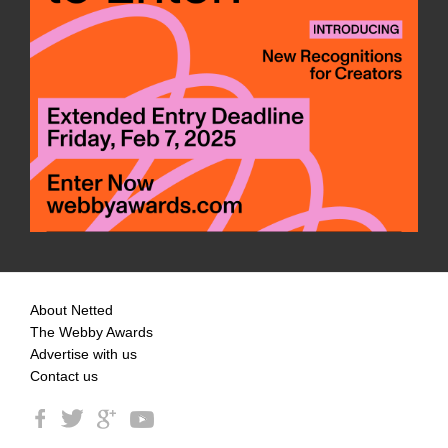
About Netted
The Webby Awards
Advertise with us
Contact us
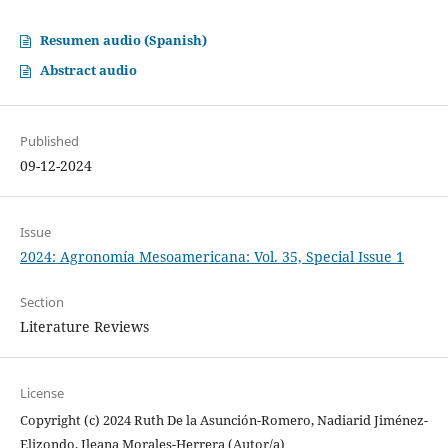
Resumen audio (Spanish)
Abstract audio
Published
09-12-2024
Issue
2024: Agronomía Mesoamericana: Vol. 35, Special Issue 1
Section
Literature Reviews
License
Copyright (c) 2024 Ruth De la Asunción-Romero, Nadiarid Jiménez-
Elizondo, Ileana Morales-Herrera (Autor/a)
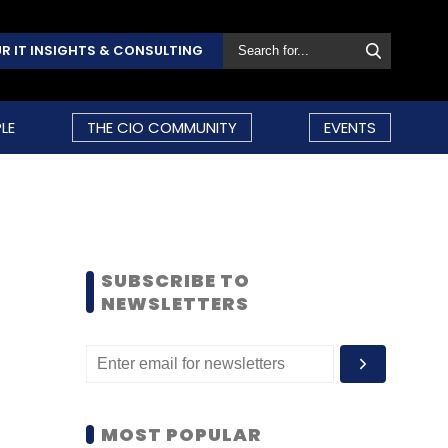
R IT INSIGHTS & CONSULTING
LE
THE CIO COMMUNITY
EVENTS
SUBSCRIBE TO
NEWSLETTERS
MOST POPULAR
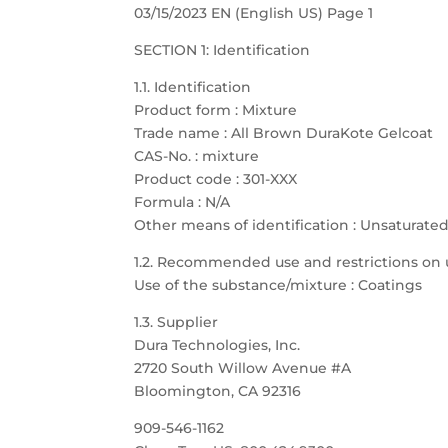
03/15/2023 EN (English US) Page 1
SECTION 1: Identification
1.1. Identification
Product form : Mixture
Trade name : All Brown DuraKote Gelcoat
CAS-No. : mixture
Product code : 301-XXX
Formula : N/A
Other means of identification : Unsaturate
1.2. Recommended use and restrictions on 
Use of the substance/mixture : Coatings
1.3. Supplier
Dura Technologies, Inc.
2720 South Willow Avenue #A
Bloomington, CA 92316
909-546-1162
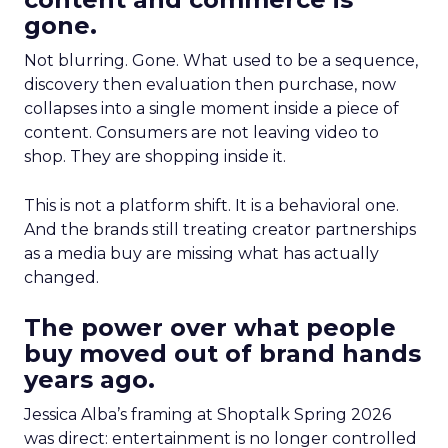
gone.
Not blurring. Gone. What used to be a sequence,
discovery then evaluation then purchase, now
collapses into a single moment inside a piece of
content. Consumers are not leaving video to
shop. They are shopping inside it.
This is not a platform shift. It is a behavioral one.
And the brands still treating creator partnerships
as a media buy are missing what has actually
changed.
The power over what people
buy moved out of brand hands
years ago.
Jessica Alba’s framing at Shoptalk Spring 2026
was direct: entertainment is no longer controlled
_____
Instructions to follow:
Within the data above, find the lines that contain the word "Product" and copy each of them.

Expected answer:
Product form : Mixture
Product code : 301-XXX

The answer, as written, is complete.